Die Suche nach einem Linksverteidiger ist für den FC angesichts der aktuellen Personallage wichtig. Mit Luca Waldschmidt, Sebastian Sebulonsen und Timo Hübers fehlen dem Team derzeit drei Spieler, wie die Verletztenliste zeigt. Das nächste Spiel steht am 4. September beim VfB Stuttgart an, ein Blick auf den Spielplan bestätigt die kurze Vorbereitungszeit.
Wer sind die Kandidaten für die linke Seite?
Borna Sosa wäre eine Rückkehr in die Bundesliga. Der erfahrene Außenverteidiger kennt die Liga aus seiner Zeit beim VfB Stuttgart. Sollte ein Wechsel zustande kommen, könnte er Gideon Mensah Konkurrenz machen. Als Alternative wird Mees de Wit gehandelt. Der 28-Jährige war in der vergangenen Saison Stammspieler bei AZ Alkmaar und durchlief die Jugend von Ajax Amsterdam. Er hat auch für die niederländische U17-Nationalmannschaft gespielt. De Wit gilt als Plan B, falls die Sosa-Verhandlungen scheitern sollten.
Wohin geht Patrik Kristal?
Während der FC Köln nach Verstärkungen sucht, hat ein junges Talent den Verein vorerst verlassen. Der 18-jährige estnische Mittelfeldspieler Patrik Kristal wurde für diese Saison an den Schweizer Meister FC Thun ausgeliehen. Technischer Direktor Lukas Berg begründete den Schritt. „Patrik hat sich in der Vorbereitung bei den Profis stark präsentiert und damit die Chance erarbeitet, sich in dieser Saison beim aktuellen Schweizer Meister unter Beweis zu stellen“, sagte Berg. Während des Trainingslagers in Österreich unter Coach René Wagner wurde Kristal mit Said El Mala verglichen, was sein Potenzial unterstreicht.

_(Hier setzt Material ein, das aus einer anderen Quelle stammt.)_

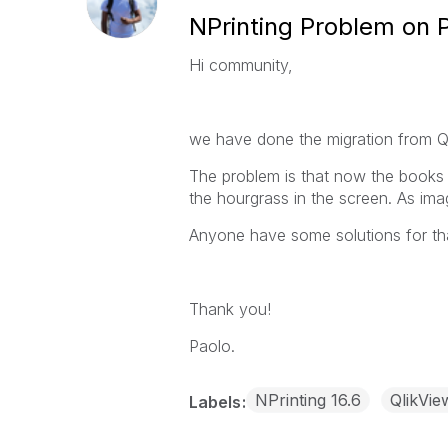
NPrinting Problem on 
Hi community,
we have done the migration from Q
The problem is that now the books a
the
hourgrass in the screen. As ima
Anyone have some solutions for th
Thank you!
Paolo.
NPrinting 16.6
QlikVie
Labels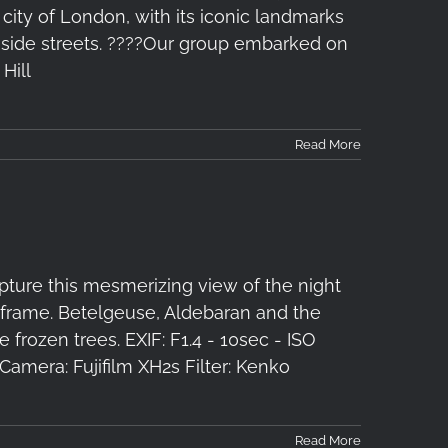
 city of London, with its iconic landmarks
 side streets. ????️Our group embarked on
Hill
Read More
pture this mesmerizing view of the night
e frame. Betelgeuse, Aldebaran and the
 frozen trees. EXIF: F1.4 - 10sec - ISO
amera: Fujifilm XH2s Filter: Kenko
Read More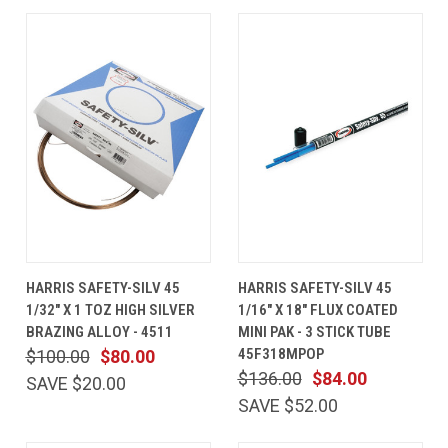
HARRIS SAFETY-SILV 45
HARRIS SAFETY-SILV 45
1/32" X 1 TOZ HIGH SILVER
1/16" X 18" FLUX COATED
BRAZING ALLOY - 4511
MINI PAK - 3 STICK TUBE
45F318MPOP
$100.00
$80.00
$136.00
$84.00
SAVE $20.00
SAVE $52.00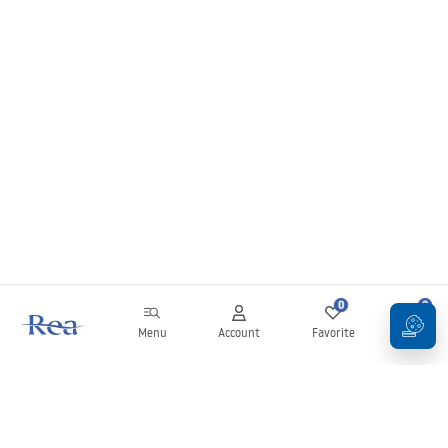
0
0
Menu
Account
Favorite
Cart
Newsletter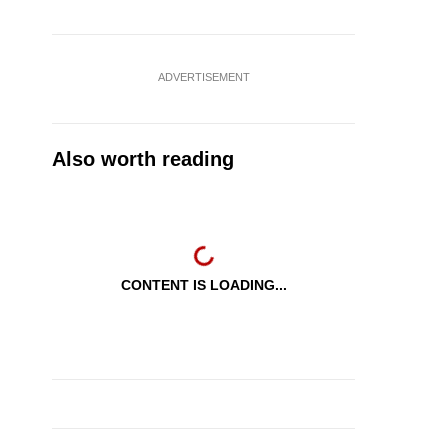
ADVERTISEMENT
Also worth reading
CONTENT IS LOADING...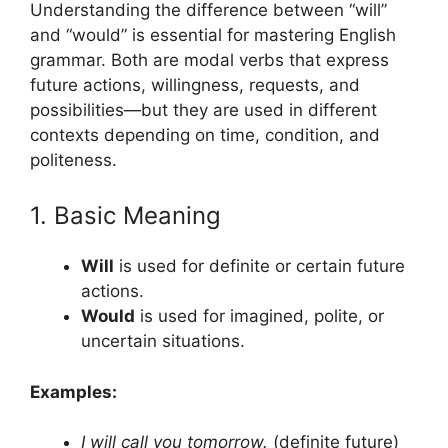
Understanding the difference between “will”
and “would” is essential for mastering English
grammar. Both are modal verbs that express
future actions, willingness, requests, and
possibilities—but they are used in different
contexts depending on time, condition, and
politeness.
1. Basic Meaning
Will
is used for definite or certain future
actions.
Would
is used for imagined, polite, or
uncertain situations.
Examples:
I will call you tomorrow.
(definite future)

Was sagte Patrik Kristal zum Wechsel?
Der junge Este selbst sieht den Wechsel als logischen Schritt für seine Entwicklung. „Es war sehr gut für mich, dass ich die komplette Vorbereitung bei den Profis absolvieren durfte. Das hat mich noch einmal einen großen Schritt weitergebracht. Um mich auf diesem Niveau zu etablieren, ist es aber wichtig für mich, dass ich viel spiele“, erklärte Kristal. Die Leihe soll ihm genau diese dringend benötigte Spielpraxis in einer wettbewerbsintensiven Umgebung bieten.
Wie sieht die Offensive aus?
Im offensiven Bereich hat der 1. FC Köln die Konkurrenz bereits verstärkt. Die Verpflichtung von Mikey Moore erhöht den Druck auf die vorhandenen Spieler, zu denen auch Said El Mala gehört. Seine Leistungen werden weiterhin genau beobachtet. Die aktuelle Kaderübersicht zeigt ein Team im Aufbau, das für die anstehenden Aufgaben in der Liga gerüstet sein will. Das Auswärtsspiel in Stuttgart am 4. September wird ein erster Stimmungstest für die neue Saison sein.